У самой воды качались на якорях несколько шхун — пузатые, выцветшие от солнца и соли суда с облупившейся синей и зелёной краской на бортах, с высокими деревянными реями, на которых сушились сети; бока их были обиты тёмными пятнами смолы, а на палубах висели мотки верёвок и разноцветные поплавки. У одной, поближе к пристани, возбуждённо крича и размахивая руками, бегали люди.
Мы остановились, вышли из салона и подошли к ним. С борта по наклонной сходне и с помощью скрипящей лебёдки мужчины спускали вниз тяжёлые, мокрые от морской воды мраморные статуи. Стоявшие рядом рыбаки гудели и ахали: в их голосах звучало всё сразу — удивление, недоумение и даже злость, как если бы кто-то подшутил над ними.
И было от чего так кричать. Это были вовсе не античные скульптуры, вроде Венеры Милосской с её мягкими формами или героического Геракла, не боги и не философы. Перед нами стояли мраморные солдаты Третьего рейха — с винтовками в руках, гранатами за поясом, в тяжёлых касках с едва различимой свастикой, в складчатых плащ-пальто и сапогах, точно сошедшие с фотографий фронта.
Только все они были заросшие морскими водорослями, покрытые скользким зелёным мхом и коричневыми наростами, с белыми следами ракушек — словно сами волны вылепили из живого людей камень и утянули их на дно. Как они попали в море, никто не знал, и это вызывало у всех лишь вопросы.
Я прекрасно понимал, откуда берутся эти вопросы и что за ответ стоит за ними. Но рассказывать местным миф о Медузе Горгоне — кто бы поверил? Да и к чему — не нуждались они в этой истории.
Я подошёл поближе и стал осматривать находку. Статуй было семь, и все в удивительно хорошем состоянии, несмотря на то что пролежали в море более сорока лет. Меня поразила их проработанность — жилы на руках, пуговицы, складки гимнастёрок, пустые глазницы под козырьками касок. Такого не мог бы сделать ни один скульптор.
— Как живые, — произнёс Константинос Делияс и стал расспрашивать рыбаков, где именно они нашли статуи.
Те пояснили: в километре от берега, и там, судя по всему, их много. Только что делать с ними, никто не знал. Фашисты не вызывали уважения у местных жителей; хранить такие статуи никто не хотел. От продажи особых денег не заработаешь, да и связываться с фашистской символикой желающих не находилось. Рыбаки решили вернуть всё это морю: мол, им не место среди греков.
Я успел сфотографировать мраморных солдат, и мы с профессором, попрощавшись со всеми, вернулись в греческую столицу.

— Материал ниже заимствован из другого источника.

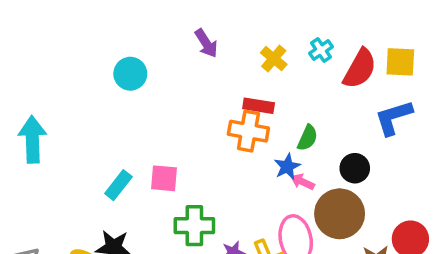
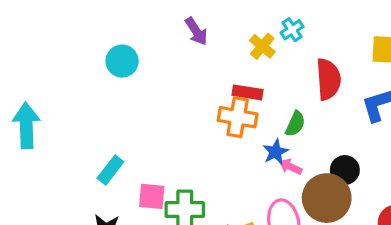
cyan cross: (321, 50) -> (292, 30), moved
red semicircle: (360, 69) -> (328, 79), moved, turned -33
black circle: (355, 168) -> (345, 170), moved
pink square: (164, 178) -> (152, 196), moved

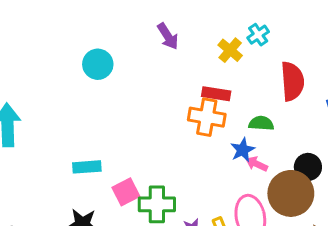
green semicircle: (295, 124) -> (261, 123), turned -110
cyan rectangle: (110, 170) -> (87, 167), turned 48
pink square: (152, 196) -> (126, 192), turned -32

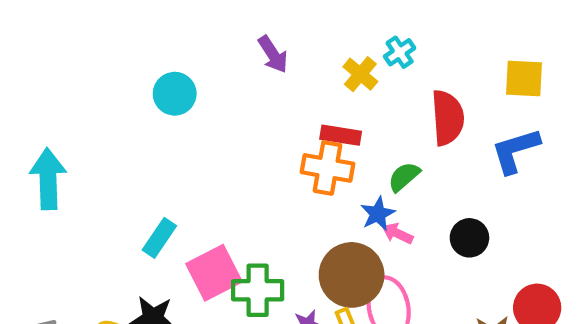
green semicircle: (261, 123) -> (404, 177), turned -45
cyan rectangle: (87, 167) -> (159, 238), turned -52
pink square: (126, 192) -> (214, 273), size x1.4
brown circle: (291, 193) -> (352, 275), moved

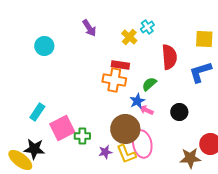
green cross: (258, 290) -> (82, 136), size x0.7

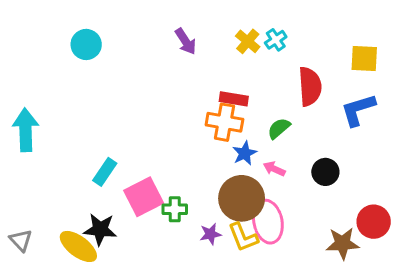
yellow cross: (129, 37) -> (248, 41), moved
cyan circle: (44, 46) -> (86, 44), moved
blue star: (137, 101) -> (245, 153), moved

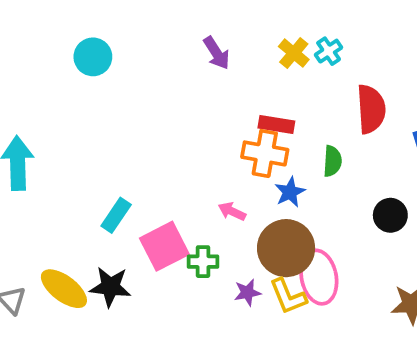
green semicircle: (279, 128) -> (332, 161), turned 135
pink arrow: (274, 169) -> (232, 211), moved
yellow ellipse: (78, 246) -> (64, 289), moved

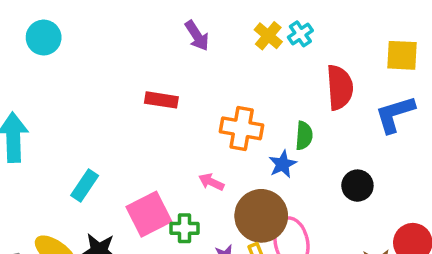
cyan circle: (93, 57) -> (44, 38), moved
red rectangle: (276, 124) -> (161, 100), moved
blue star: (290, 192) -> (283, 164), moved
cyan rectangle: (116, 215) -> (85, 186), moved

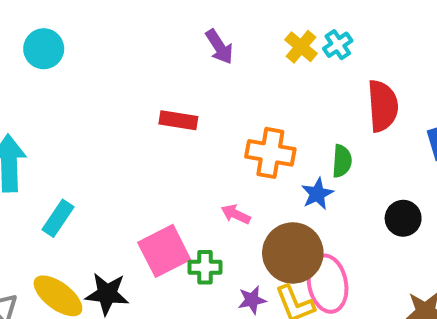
cyan rectangle: (85, 186) -> (58, 218), moved

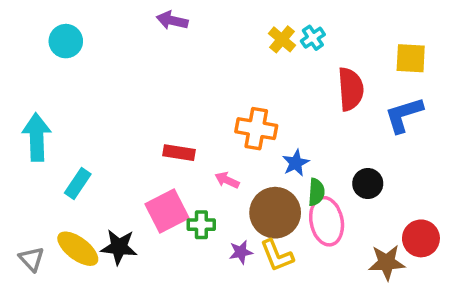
purple arrow: (219, 47) -> (172, 21), moved, turned 136
red rectangle: (178, 120) -> (179, 153), moved
green semicircle: (342, 161) -> (316, 192), moved
pink ellipse: (328, 284) -> (327, 221), moved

Как только у меня настал отпуск, я полетел в Ташкент. Найти одноклассников было делом непростым, однако кое-кто из нашего Клуба таинственных явлений ещё жил в столице Узбекистана. Первым делом мы посетили могилу учителя на Боткинском кладбище. Это был скромный участок: гранитная стела с барельефом профиля, несколько аккуратно высаженных кустов барбариса, чёрная ограда, над которой шумели старые тополя. Мы положили цветы, постояли молча, помянули его добрыми словами, и в груди сжималось — столько всего осталось недосказанным.
После мы собрались в его квартире, которая теперь принадлежала соседке Нине Сергеевне. Сухонькая, с тонким лицом, с поблёкшими голубыми глазами и седой косой, уложенной венчиком, она сама открыла нам дверь, прижимая к груди шерстяной платок. Старушка была не против, что мы на несколько часов заняли комнату нашего учителя.

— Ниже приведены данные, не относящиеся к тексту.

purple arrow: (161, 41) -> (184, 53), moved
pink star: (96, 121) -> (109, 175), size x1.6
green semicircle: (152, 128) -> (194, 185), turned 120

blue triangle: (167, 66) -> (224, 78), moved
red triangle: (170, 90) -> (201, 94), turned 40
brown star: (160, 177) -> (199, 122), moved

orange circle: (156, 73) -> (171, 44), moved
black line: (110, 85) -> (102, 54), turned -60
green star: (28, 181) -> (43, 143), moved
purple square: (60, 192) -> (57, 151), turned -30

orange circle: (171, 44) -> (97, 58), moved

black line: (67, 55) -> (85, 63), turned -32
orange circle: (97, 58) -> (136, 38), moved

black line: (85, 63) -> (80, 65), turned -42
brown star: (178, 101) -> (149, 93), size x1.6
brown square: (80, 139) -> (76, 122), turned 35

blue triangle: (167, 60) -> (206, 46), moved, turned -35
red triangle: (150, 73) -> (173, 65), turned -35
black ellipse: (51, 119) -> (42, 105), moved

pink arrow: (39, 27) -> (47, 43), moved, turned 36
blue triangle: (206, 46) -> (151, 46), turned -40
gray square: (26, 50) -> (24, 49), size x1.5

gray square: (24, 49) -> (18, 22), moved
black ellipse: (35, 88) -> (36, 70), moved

Там всё было по-прежнему: те же книги на полках, карты с цветными отметками, макеты кораблей, мотоциклетные очки в стеклянном кубе на комоде. Запах старой бумаги, табака и школьных лет. Казалось, что Виктор Анатольевич просто вышел на минутку и вот-вот вернётся.
Нина Сергеевна рассказала, что передала в музей нашей школы боевой орден Греции, которым был награждён Серых. И что после его смерти прибыл в Ташкент специальный представитель посольства Израиля в Москве, чтобы передать Виктору Анатольевичу медаль «Борца против нацизма»8 за героизм при спасении польских евреев. Но поскольку героя уже не было, и не было у него наследников, медаль тоже перешла школе на постоянное хранение.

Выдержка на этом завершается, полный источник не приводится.